In other words, we now live on platforms. And the platforms are fundamentally private, not public. Otherwise everything goes on as before: like Russian dolls, we have capitalism inside technofeudalism, and feudalism inside capitalism, and lived life inside feudalism.
Maybe this is all in The Wealth of Nations and we are still writing footnotes to Adam Smith. Smith wrote that high wages require a “progressive state” (like post-war America). By contrast: “The stationary state is dull; the declining, melancholy.” Plus he spoke of “the monopoly of the rich, who, by engrossing the whole trade to themselves, will be able to make very large profits”. He wrote all that in 1776. Perhaps Varoufakis would only want to add to this: “Rents, not profits.”
There are some false notes in Varoufakis. He mocks Musk, and seems unable to believe that Musk might genuinely believe, even if unsteadily, in the importance of free speech. We all lived through “the nightmare” of Donald Trump, he says. We are ruining the world in climate change by depleting the commons. He has a fatuous down-with-the-kids side which is tainted in Greta hues. He refuses to think about subjects he does not understand. I wonder whether he thinks his audience is composed of ordinary soft-shoed centrist Dads and machine Feminists who lean Labour and Democrat and Blob and Taylor Swift: he writes in order to wake them up. Well, good luck, and all that, but these unthought-out asides about politics rather weaken the sharp analysis otherwise in evidence. Yet Homer nodded, so I suppose we can allow Varoufakis to take a nap too.

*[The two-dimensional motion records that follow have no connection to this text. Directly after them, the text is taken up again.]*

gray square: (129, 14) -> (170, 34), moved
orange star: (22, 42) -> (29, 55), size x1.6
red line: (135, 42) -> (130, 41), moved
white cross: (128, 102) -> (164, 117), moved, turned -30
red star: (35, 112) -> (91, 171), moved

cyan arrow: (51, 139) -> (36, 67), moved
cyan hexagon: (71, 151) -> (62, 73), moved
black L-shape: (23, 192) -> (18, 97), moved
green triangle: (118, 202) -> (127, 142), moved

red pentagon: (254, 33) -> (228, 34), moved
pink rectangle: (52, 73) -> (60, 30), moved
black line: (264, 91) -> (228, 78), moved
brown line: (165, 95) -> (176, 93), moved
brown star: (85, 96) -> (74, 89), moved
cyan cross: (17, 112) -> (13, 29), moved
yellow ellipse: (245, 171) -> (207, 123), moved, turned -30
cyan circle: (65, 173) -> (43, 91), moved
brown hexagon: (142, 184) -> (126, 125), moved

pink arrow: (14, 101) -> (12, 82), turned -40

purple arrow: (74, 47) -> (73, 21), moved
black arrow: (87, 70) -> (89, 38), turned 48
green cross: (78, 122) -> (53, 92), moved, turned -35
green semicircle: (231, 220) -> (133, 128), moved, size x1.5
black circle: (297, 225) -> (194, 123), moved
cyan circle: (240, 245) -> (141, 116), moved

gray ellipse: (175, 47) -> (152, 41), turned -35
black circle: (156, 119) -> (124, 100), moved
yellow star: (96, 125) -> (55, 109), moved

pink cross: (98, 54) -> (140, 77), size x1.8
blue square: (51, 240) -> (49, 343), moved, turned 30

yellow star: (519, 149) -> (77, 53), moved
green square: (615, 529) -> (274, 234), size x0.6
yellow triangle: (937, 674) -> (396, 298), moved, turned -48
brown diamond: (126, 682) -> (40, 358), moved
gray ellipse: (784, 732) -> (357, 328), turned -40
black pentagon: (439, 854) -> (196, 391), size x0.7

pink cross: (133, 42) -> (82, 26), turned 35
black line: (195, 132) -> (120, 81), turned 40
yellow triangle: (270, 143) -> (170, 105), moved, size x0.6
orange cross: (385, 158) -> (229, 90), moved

Anyhow, let’s exult in the hypothesis. Our overlords in government have slept through a major change in world finance. We all exist, some of us reluctantly, in a world of algorithms and search engines and platforms, and all our economic transactions are being sucked into a weak Western simulacrum of a centralised digital currency world. Maybe this is not as bad as Varoufakis suggests. He suffers from a delusion of the possibility of secular escape from the world order. Some of us do not. Escape for us is religious, or aesthetic, or inward. And there has always been hierarchy and extraction, ever since the first Sumerian ziggurat. So perhaps there is nothing to be done about that. But it is worth knowing what is going on, and Varoufakis’s is the most persuasive account I have seen. Everyone else, by contrast, is simply Roming about while their fiddles burn.
Dr. James Alexander is a Professor in the Department of Political Science at Bilkent University in Turkey.